To trade, investors will need to open an account – which often involves some identity verification steps, and deposit some fiat currency. They’ll then be able to navigate to the page of the AI cryptocurrency they want to buy within the exchange, enter the amount they’d like to buy and execute the trade. 

How can an investor store AI cryptocurrencies?

Most exchanges offer a free crypto wallet  facility in which to store private and public keys – the credentials necessary to spend or trade crypto assets. If an investor prefers, they can store their keys in an offline cold wallet

Cold wallets are arguably more secure than hot wallets, since hackers can’t target them as easily. However, if an investor loses their login details for their cold wallet, they won’t get the support regaining access to their keys that they should get with a hot wallet. 

Are AI cryptocurrencies safe?

Whether AI cryptocurrencies are safe – either from hackers or from the volatility of the crypto market – depends on how an investor stores them and their attitude to the risks. 

On the latter, no crypto currency is safe from market instability, and 2022 was the year in which crypto’s volatility was laid bare.  

The UK’s financial watchdog, the Financial Conduct Authority (FCA), has repeatedly issued warnings about investing in cryptocurrency, saying people should be prepared to lose all the money they invest. 

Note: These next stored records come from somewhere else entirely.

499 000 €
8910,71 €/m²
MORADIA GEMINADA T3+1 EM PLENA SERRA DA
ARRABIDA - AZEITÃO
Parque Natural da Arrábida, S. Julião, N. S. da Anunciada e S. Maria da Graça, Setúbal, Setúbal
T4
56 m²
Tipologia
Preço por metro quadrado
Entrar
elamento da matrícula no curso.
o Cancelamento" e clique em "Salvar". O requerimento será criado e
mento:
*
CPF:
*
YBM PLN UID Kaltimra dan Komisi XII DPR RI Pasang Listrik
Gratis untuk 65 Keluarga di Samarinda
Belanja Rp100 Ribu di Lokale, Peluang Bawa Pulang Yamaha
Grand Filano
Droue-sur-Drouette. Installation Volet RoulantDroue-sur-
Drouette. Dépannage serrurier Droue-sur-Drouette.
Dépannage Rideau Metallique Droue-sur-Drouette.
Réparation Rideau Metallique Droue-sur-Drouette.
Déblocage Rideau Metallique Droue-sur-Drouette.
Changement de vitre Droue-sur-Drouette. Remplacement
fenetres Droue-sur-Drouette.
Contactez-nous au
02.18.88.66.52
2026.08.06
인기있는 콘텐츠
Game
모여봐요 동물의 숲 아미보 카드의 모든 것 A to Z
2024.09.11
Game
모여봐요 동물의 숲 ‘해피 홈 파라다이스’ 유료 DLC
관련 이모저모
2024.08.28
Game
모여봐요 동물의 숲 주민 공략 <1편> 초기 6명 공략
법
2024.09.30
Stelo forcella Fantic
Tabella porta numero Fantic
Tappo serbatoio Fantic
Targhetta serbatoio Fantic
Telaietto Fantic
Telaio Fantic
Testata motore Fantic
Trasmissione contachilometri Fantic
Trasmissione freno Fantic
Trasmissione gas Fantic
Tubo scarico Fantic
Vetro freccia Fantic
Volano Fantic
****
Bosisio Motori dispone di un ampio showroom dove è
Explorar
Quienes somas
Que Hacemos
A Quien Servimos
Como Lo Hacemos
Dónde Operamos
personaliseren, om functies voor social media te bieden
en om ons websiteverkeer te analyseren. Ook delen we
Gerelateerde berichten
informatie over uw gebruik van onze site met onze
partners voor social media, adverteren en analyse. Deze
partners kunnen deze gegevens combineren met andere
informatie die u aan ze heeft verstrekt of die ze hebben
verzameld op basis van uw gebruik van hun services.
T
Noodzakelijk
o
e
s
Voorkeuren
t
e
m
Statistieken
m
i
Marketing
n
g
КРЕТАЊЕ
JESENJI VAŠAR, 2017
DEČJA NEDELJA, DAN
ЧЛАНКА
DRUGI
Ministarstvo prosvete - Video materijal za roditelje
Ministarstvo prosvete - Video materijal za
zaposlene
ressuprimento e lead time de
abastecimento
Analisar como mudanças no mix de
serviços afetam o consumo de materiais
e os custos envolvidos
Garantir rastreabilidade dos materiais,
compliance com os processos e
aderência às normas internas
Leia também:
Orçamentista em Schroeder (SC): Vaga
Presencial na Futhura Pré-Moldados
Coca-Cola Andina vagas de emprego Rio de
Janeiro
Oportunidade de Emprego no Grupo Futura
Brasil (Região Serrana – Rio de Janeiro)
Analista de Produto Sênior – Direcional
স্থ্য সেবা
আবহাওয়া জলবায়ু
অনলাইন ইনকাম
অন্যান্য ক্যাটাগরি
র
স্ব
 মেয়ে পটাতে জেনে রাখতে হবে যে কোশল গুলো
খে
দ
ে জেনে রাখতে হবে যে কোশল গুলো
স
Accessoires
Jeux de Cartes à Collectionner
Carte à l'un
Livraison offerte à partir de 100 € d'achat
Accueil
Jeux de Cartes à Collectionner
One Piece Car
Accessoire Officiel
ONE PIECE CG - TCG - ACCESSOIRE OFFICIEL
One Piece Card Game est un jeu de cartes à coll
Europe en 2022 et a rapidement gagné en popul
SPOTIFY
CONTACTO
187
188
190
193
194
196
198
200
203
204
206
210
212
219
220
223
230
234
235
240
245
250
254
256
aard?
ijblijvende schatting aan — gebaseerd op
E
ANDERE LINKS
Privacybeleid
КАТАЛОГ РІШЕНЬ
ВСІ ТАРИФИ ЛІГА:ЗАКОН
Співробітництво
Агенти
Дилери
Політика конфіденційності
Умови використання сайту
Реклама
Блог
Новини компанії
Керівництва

And as for hackers, crypto wallets and exchanges are likely to remain a target for criminals – leaving people’s assets at the mercy of the security that they and their exchanges implement.  

Cold wallets are a hedge against hacks, but they become vulnerable once connected to a web-connected computer.  

Meanwhile, exchanges continue to be attacked. Exchanges may bolster their security measures as hackers expose weaknesses, but it’s a cat and mouse game that looks certain to continue. 

Cryptocurrency is unregulated in the UK. The UK regulator, the Financial Conduct Authority, has repeatedly warned investors that they risk losing all their money if they buy cryptocurrency, with no possibility of compensation.